Deepblastoid Menganalisis 1000 Kali Lebih Cepat
Para ilmuwan di universitas tersebut telah menjelaskan bagaimana deepBlastoid mampu menganalisis gambar model dengan hasil yang sama kualitasnya dengan para ahli manusia, tetapi 1.000 kali lebih cepat.
“Tidak banyak yang diketahui tentang tahap awal perkembangan embrio. Dengan deepBlastoid, kami dapat meningkatkan penelitian blastoid untuk mempelajari perkembangan embrio dan efek bahan kimia pada embrio dan kehamilan,” kata Mo Li, seorang profesor di KAUST dan seorang ahli dalam stem cell biology.
Laboratorium tempat Li bekerja memelopori model embrio yang dikenal sebagai blastoid manusia.

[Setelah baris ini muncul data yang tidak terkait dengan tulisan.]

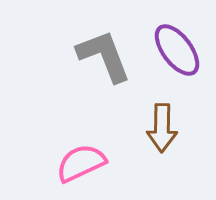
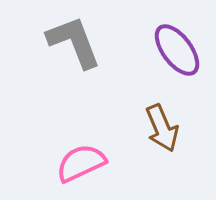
gray L-shape: moved 30 px left, 14 px up
brown arrow: rotated 24 degrees counterclockwise
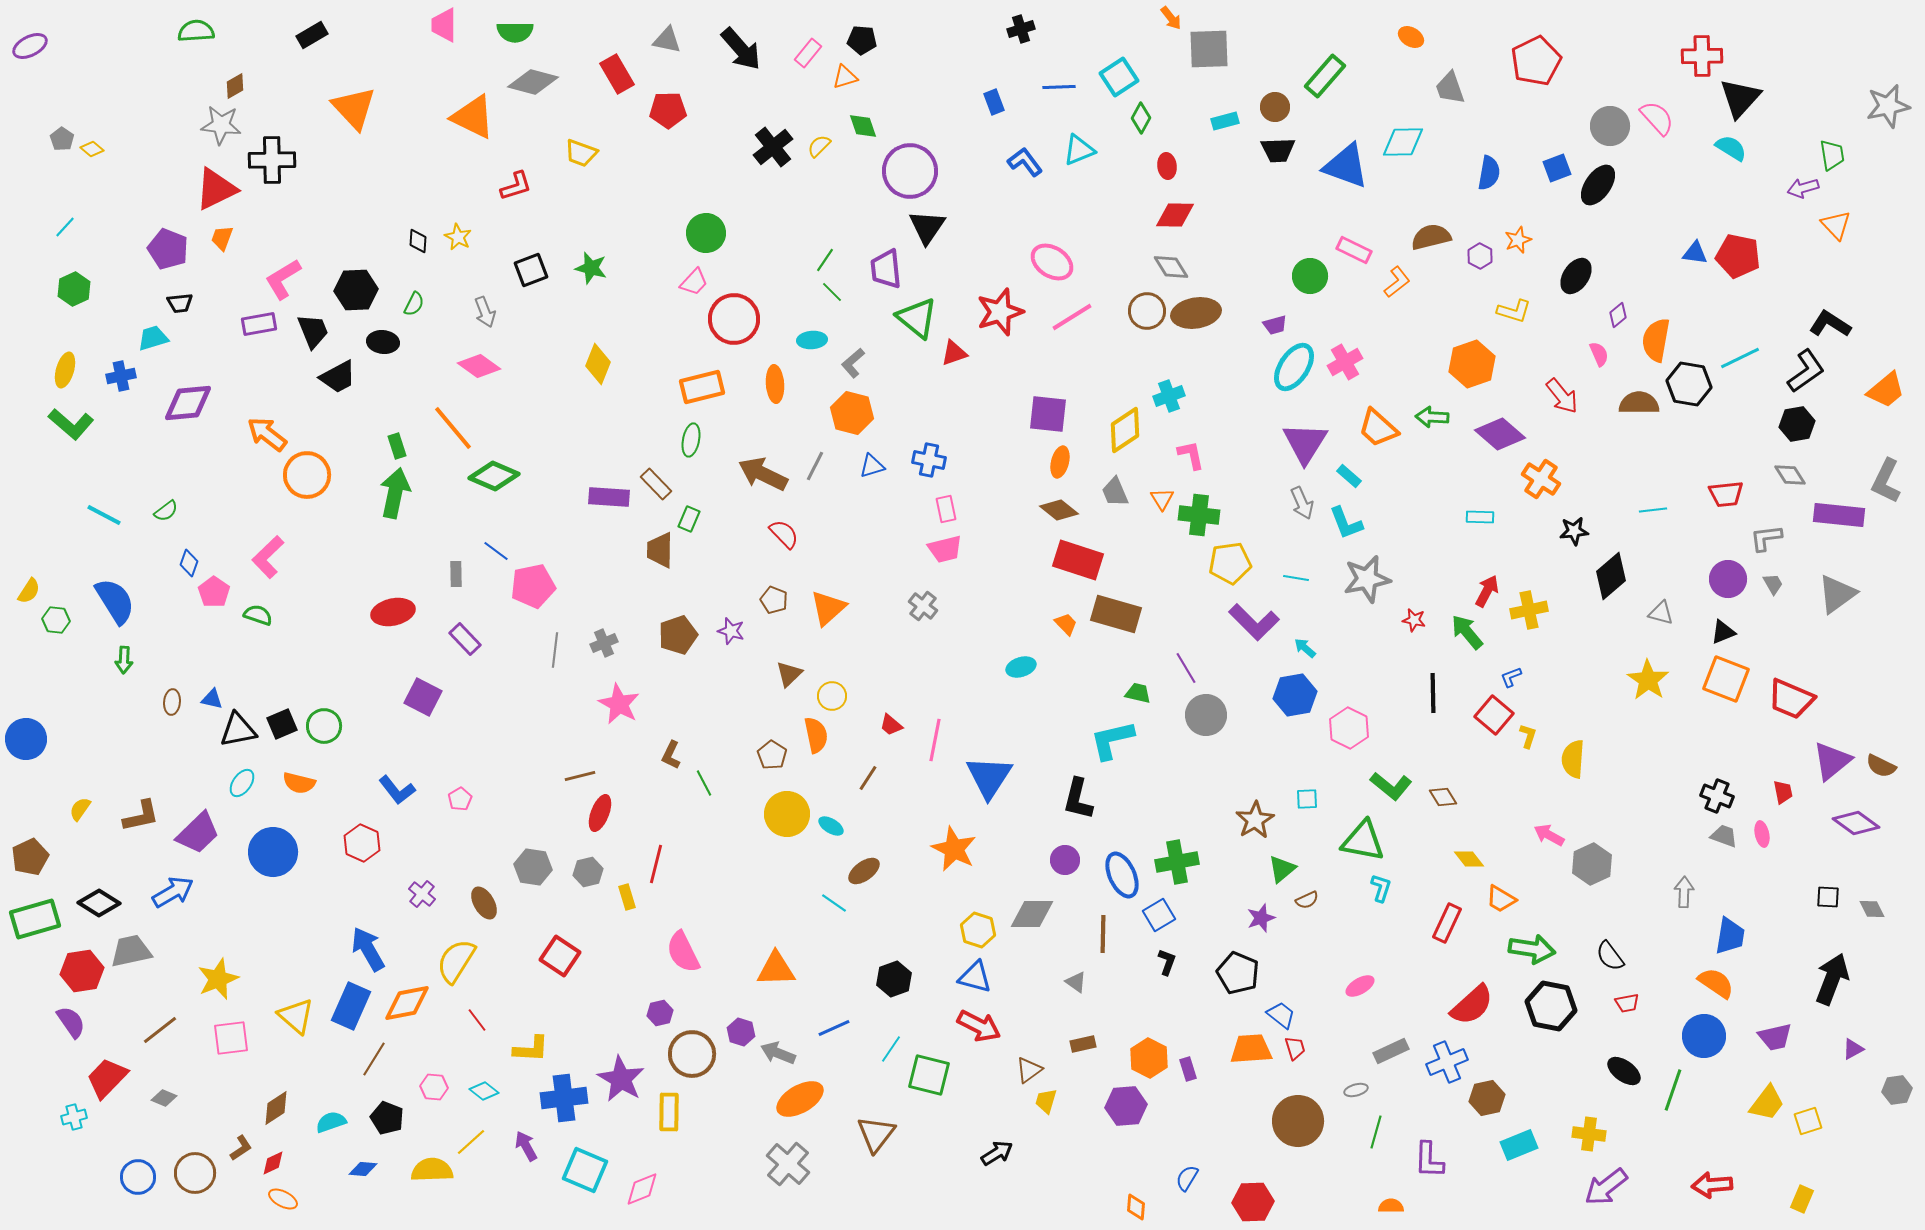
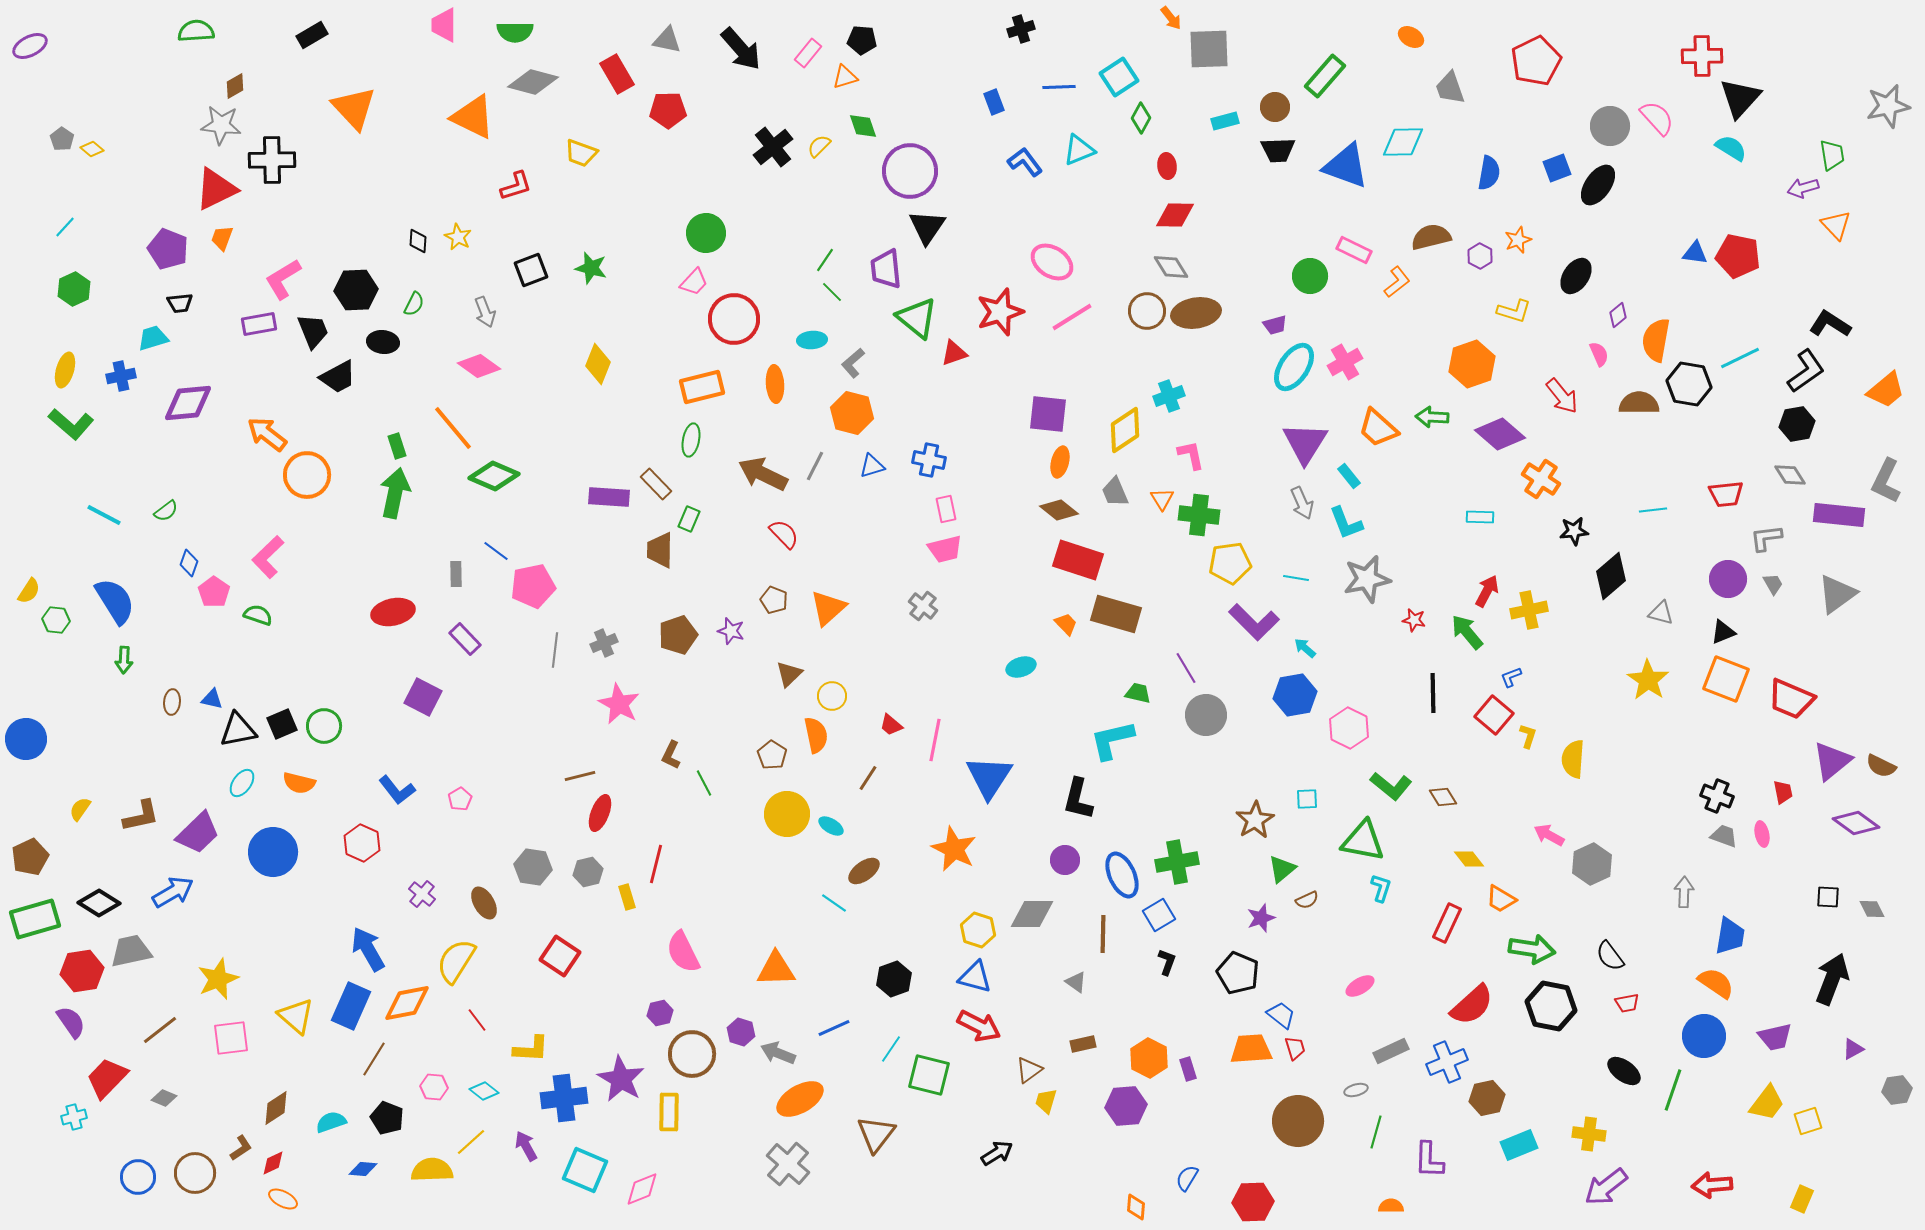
cyan rectangle at (1349, 476): rotated 10 degrees clockwise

Pentingnya Mengetahui Embrio Manusia Pada Tahap Awal
Pemahaman tentang embrio manusia pada tahap awal sangat penting bagi para ilmuwan. Hal ini untuk mempelajari kesuburan dan mendeteksi komplikasi kehamilan serta gangguan perkembangan. Karena pertimbangan etis, jenis penelitian tentang embrio manusia ini dibatasi.
Dalam penelitian ini, para peneliti di KAUST mengembangkan dan melatih alat baru mereka dengan menggunakan lebih dari 2.000 gambar mikroskopis blastoid. Mereka juga menggunakan alat ini untuk menganalisis dampak berbagai bahan kimia terhadap perkembangan blastoid, dengan memeriksa 10.000 gambar tambahan.
Wawasan yang diperoleh dari penelitian KAUST sangat penting bagi wanita yang menggunakan obat resep atau obat lain saat merencanakan kehamilan. Hal ini dikarenakan mereka menjelaskan bagaimana zat-zat tersebut dapat mengganggu perkembangan embrio awal.
Efisiensi DeepBlastoid
Peter Wonka, profesor dan anggota Center of Excellence for Generative AI di KAUST, mengatakan bahwa deepBlastoid tidak hanya menyamai kinerja manusia dalam hal akurasi. Akan tetapi juga memberikan peningkatan yang tak tertandingi dalam hal hasil.
Efisiensi ini memungkinkan para ilmuwan untuk menganalisis data dalam jumlah besar dalam waktu singkat. Dan ini tidak memungkinkan dilakukan dalam eksperimen yang sebelumnya.